WebmasterID logoWebmasterID
Robots & crawl control

robots.txt and URL query parameters

Query-string URLs (?sort=, ?utm_source=, ?sessionid=) can multiply crawlable URLs. This page explains how robots.txt wildcards match parameters, when blocking helps, and why canonical or noindex is often better than a Disallow for duplicates.

Verified against primary sources

Matching parameters with wildcards

Google supports * (any sequence) and $ (end of URL) in robots.txt paths. To block crawling of any URL containing a specific parameter, match the parameter pattern:

User-agent: * Disallow: /*?*sort=

That blocks any path with a sort= parameter. To block all query strings on a path, use Disallow: /search?* — but be careful, because over-broad parameter blocks can also hide useful pages. Test patterns before deploying them.

Block vs canonical vs noindex

Blocking parameter URLs in robots.txt stops crawling but, like any Disallow, prevents the crawler from seeing a canonical or noindex on those URLs. For duplicate content (sort/filter variants of the same content), a rel=canonical to the clean URL usually consolidates signals better than a block.

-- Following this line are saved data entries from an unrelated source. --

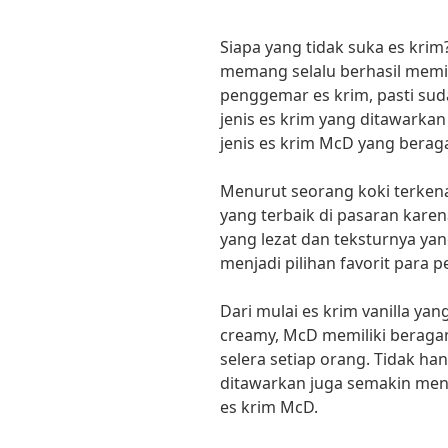
Siapa yang tidak suka es kri
memang selalu berhasil memik
penggemar es krim, pasti sud
jenis es krim yang ditawarka
jenis es krim McD yang berag
Menurut seorang koki terkena
yang terbaik di pasaran karen
yang lezat dan teksturnya ya
menjadi pilihan favorit para pe
Dari mulai es krim vanilla yan
creamy, McD memiliki beraga
selera setiap orang. Tidak ha
ditawarkan juga semakin men
es krim McD.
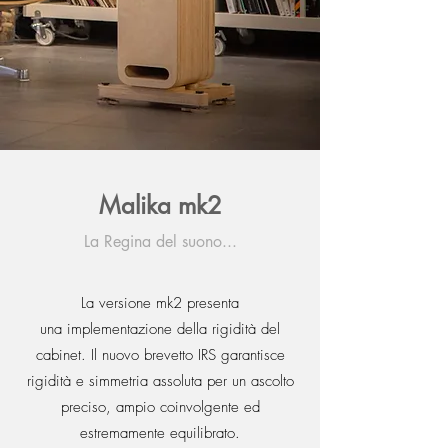
Malika mk2
La Regina del suono...
La versione mk2 presenta
una
implementazione della rigidità del
cabinet. Il nuovo brevetto IRS garantisce
rigidità
e simmetria assoluta per un ascolto
preciso, ampio coinvolgente ed
estremamente equilibrato.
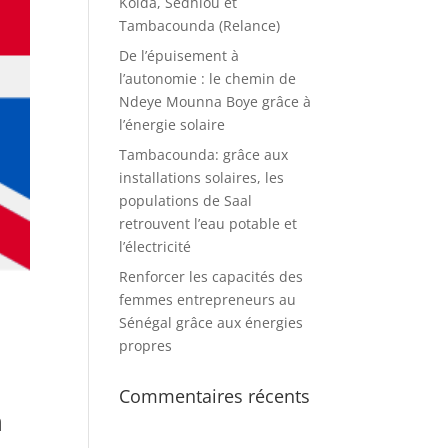
Kolda, Sédhiou et
Tambacounda (Relance)
De l’épuisement à
l’autonomie : le chemin de
Ndeye Mounna Boye grâce à
l’énergie solaire
Tambacounda: grâce aux
installations solaires, les
populations de Saal
retrouvent l’eau potable et
l’électricité
Renforcer les capacités des
femmes entrepreneurs au
Sénégal grâce aux énergies
propres
Commentaires récents
n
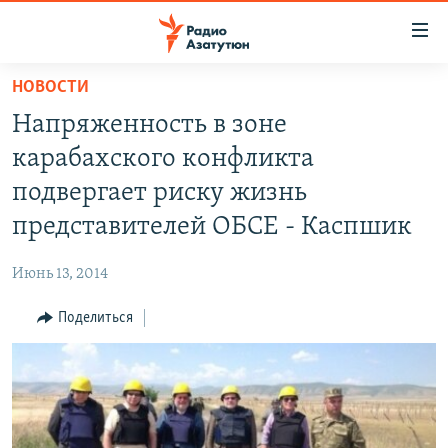
Ссылки
доступа
Перейти
НОВОСТИ
к
ГЛАВНАЯ
Напряженность в зоне
основному
НОВОСТИ
содержанию
карабахского конфликта
ПОЛИТИКА
Перейти
подвергает риску жизнь
к
ОБЩЕСТВО
представителей ОБСЕ - Каспшик
основной
ЭКОНОМИКА
навигации
Июнь 13, 2014
Перейти
РЕГИОН
к
Поделиться
НАГОРНЫЙ КАРАБАХ
поиску
КУЛЬТУРА
СПОРТ
АРХИВ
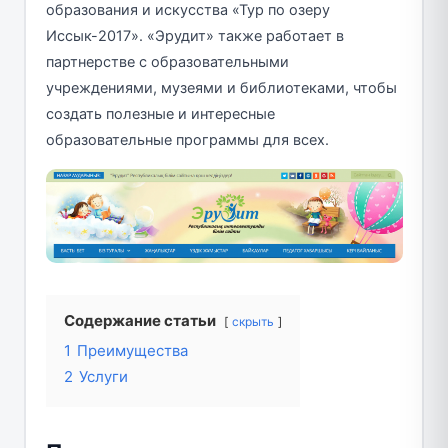
образования и искусства «Тур по озеру
Иссык-2017». «Эрудит» также работает в
партнерстве с образовательными
учреждениями, музеями и библиотеками, чтобы
создать полезные и интересные
образовательные программы для всех.
Содержание статьи
скрыть
1
Преимущества
2
Услуги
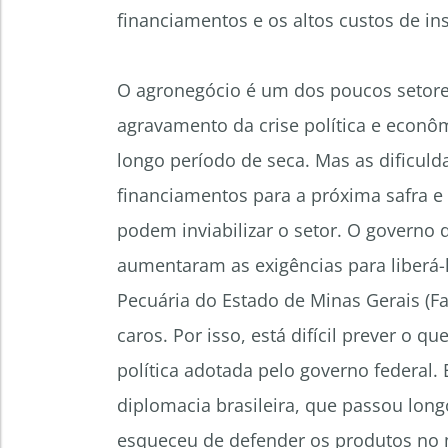
financiamentos e os altos custos de i
O agronegócio é um dos poucos setor
agravamento da crise política e econô
longo período de seca. Mas as dificul
financiamentos para a próxima safra e 
podem inviabilizar o setor. O governo d
aumentaram as exigências para liberá-l
Pecuária do Estado de Minas Gerais (F
caros. Por isso, está difícil prever o 
política adotada pelo governo federal
diplomacia brasileira, que passou long
esqueceu de defender os produtos no 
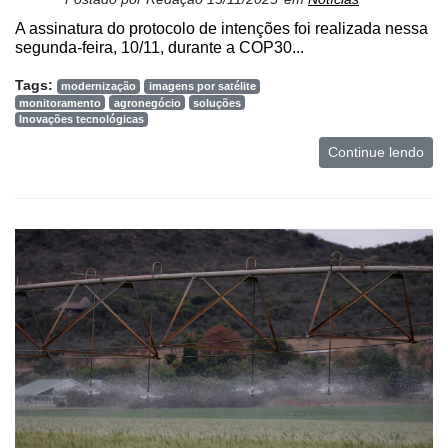
A assinatura do protocolo de intenções foi realizada nessa
segunda-feira, 10/11, durante a COP30...
Tags:
modernização
imagens por satélite
monitoramento
agronegócio
soluções
Inovações tecnológicas
Continue lendo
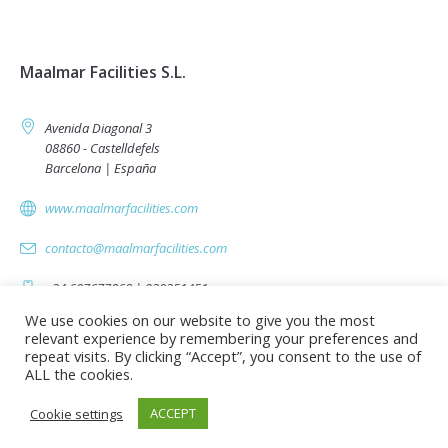
Maalmar Facilities S.L.
Avenida Diagonal 3
08860 - Castelldefels
Barcelona | España
www.maalmarfacilities.com
contacto@maalmarfacilities.com
+34 607677868 | 930251451
We use cookies on our website to give you the most
relevant experience by remembering your preferences and
repeat visits. By clicking “Accept”, you consent to the use of
Trabaja con nosotros
Política de privacidad
Aviso Legal
ALL the cookies.
Nosotros
Contacta
ACCEPT
Cookie settings
Maalmar Facilities | 2021 / Todos los derechos reservados | by
ElDisseny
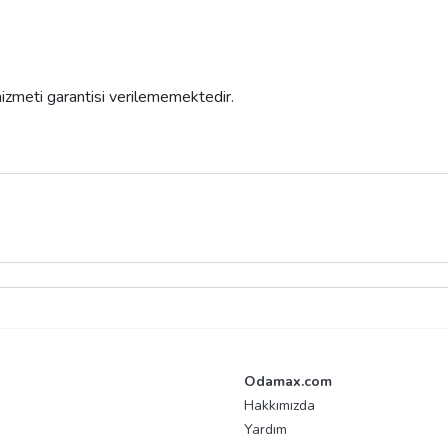
 hizmeti garantisi verilememektedir.
Odamax.com
Hakkımızda
Yardım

Use a Disallow when the parameter URLs are genuinely worthless to crawl (session IDs, infinite calendars). Use canonical/noindex when the variants should still pass signals or be discoverable. Google also no longer offers a URL Parameters tool, so robots.txt and on-page signals are the levers now.

How it appears in analytics and logs

Lots of crawler hits on ?-parameter variants of the same page mean crawlers are exploring parameter space — often a crawl-budget drain rather than valuable indexing.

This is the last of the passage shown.